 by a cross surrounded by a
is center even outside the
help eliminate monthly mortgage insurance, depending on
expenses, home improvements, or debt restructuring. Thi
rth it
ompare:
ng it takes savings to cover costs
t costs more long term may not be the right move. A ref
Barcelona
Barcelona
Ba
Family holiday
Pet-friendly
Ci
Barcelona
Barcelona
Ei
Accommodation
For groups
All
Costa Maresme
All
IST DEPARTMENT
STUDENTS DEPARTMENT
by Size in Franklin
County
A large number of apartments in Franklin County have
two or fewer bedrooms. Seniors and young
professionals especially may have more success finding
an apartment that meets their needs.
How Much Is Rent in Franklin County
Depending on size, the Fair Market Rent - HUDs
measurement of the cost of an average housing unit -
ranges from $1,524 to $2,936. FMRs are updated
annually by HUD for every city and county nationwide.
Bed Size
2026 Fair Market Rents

────────

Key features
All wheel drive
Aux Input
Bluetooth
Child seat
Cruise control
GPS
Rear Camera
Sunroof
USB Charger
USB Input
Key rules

────────

» **WHAT TO DO**
Copy every line of the material above in which the word "more" appears.

» **YOUR SOLUTION**
t costs more long term may not be the right move. A ref
professionals especially may have more success finding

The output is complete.